2. Letter Highlighting Your Achievements
This letter is an excellent example of selling yourself and your skills because it shows you how to list out your accomplishments to highlight them in a cover letter.
Whenever you showcase your accomplishments, you want to focus on very specific, quantifiable things that you did. This cover letter, for instance, talks about '450 clients' and '30 percent savings.' You can make this even stronger by adding specific dollar amounts describing your impact.
3. Letter Highlighting Company Research
Besides stating specific, dollar-focused accomplishments, this cover letter shows the power of researching a company before applying.
Being able to state the company's goals and express how you can help them meet the challenge is a very impressive way of showing that you're prepared. If you can find information about a company's direction or mention a recent news item that features the company, your cover letter will be sure to stand out.
Tips for Writing a Cover Letter That Sells You
As a prospective employee, you are selling the employer on the fact that your skills and talents will help them accomplish the goals of the position you're applying for. It's important to follow key guidelines for writing an effective cover letter, but you also need to focus on selling yourself. It's what you say and how you say it that makes your application shine.
More and more applications are being processed online, and it's important to use keywords in both your resume and your cover letter.
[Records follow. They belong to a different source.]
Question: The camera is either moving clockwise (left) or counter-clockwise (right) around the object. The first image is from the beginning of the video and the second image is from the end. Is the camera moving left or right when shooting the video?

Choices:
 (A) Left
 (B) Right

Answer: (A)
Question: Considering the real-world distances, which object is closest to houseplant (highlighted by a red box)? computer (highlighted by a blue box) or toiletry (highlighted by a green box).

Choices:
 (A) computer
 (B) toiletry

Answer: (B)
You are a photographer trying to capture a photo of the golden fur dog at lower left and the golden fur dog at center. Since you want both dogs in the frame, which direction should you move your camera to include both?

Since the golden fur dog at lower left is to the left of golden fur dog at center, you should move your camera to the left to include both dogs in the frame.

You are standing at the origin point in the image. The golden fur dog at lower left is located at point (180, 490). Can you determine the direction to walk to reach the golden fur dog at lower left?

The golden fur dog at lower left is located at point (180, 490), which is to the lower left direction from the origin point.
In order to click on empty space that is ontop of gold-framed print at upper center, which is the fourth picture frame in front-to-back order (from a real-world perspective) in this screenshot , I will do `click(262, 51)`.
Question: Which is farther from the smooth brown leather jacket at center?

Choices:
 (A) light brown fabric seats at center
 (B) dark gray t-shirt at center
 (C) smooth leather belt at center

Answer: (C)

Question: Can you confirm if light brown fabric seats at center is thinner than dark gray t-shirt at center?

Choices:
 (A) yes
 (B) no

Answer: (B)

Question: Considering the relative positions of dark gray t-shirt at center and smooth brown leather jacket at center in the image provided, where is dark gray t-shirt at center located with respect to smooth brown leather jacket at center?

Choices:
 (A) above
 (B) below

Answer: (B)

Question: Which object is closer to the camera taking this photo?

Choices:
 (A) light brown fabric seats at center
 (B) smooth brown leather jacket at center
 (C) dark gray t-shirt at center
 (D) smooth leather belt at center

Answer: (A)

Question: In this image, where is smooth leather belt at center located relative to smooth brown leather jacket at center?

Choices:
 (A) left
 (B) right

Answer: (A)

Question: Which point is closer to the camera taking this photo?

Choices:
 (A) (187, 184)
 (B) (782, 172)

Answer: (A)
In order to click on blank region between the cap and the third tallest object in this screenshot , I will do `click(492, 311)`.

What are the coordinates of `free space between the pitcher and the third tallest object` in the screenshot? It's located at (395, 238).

One of the best places to find keywords to use in your cover letter is in the job description itself.
If the job description contains specific industry-oriented terms, skills, or job duties, see what you can do to put those words into your cover letter. Obviously your cover letter should still be engaging and easy to read as well, so don't go overboard!
Highlight Specific Accomplishments
Your resume should include specific achievements and awards that you've received in your various work positions, and you should highlight the most relevant of these in your cover letter.
If you have more than one accomplishment you intend to highlight, be sure to include a bulleted list in your cover letter that is easy to scan. Don't forget to point out how your successes relate to the job you're applying for and make you the best candidate.
Once you've got a draft of your cover letter ready, ask a trusted friend or family member to read it and give you feedback. They may notice things that you overlooked, or they may have additional ideas about what skills and traits you can focus on.
Remember that every cover letter should be unique and customized to the position you're applying for - don't use a generic cover letter for every job if you want to stand out.
Use Powerful Words
The types of verbs you use make a big difference. You don't want to say "I did" and "I was able" over and over. Instead, use impactful verbs like the words in the list below.
Resources for Additional Sample Letters
For additional sample cover letters and to get more ideas on what to say and how to say it, take a look at these resources:
- Workbloom.com has sample cover letters by industry for over 20 different industries, from accounting to construction to technology.
- Monster.com has a good example of how to write a cover letter if you're currently unemployed.
- TheBalance.com has a selection of cover letter examples for students and recent graduates, including options for summer jobs and part-time employment.
Stand Out With a Great Cover Letter
Human resource professionals are extremely busy and get dozens and dozens of applications for every opening. The best way to stand out is to carefully follow the application instructions, customize each cover letter for the job you're applying for, and include a cover letter even if it's optional. When you share your accomplishments and discuss why you're the best fit for the company and the job, you'll dramatically improve your chance of getting hired!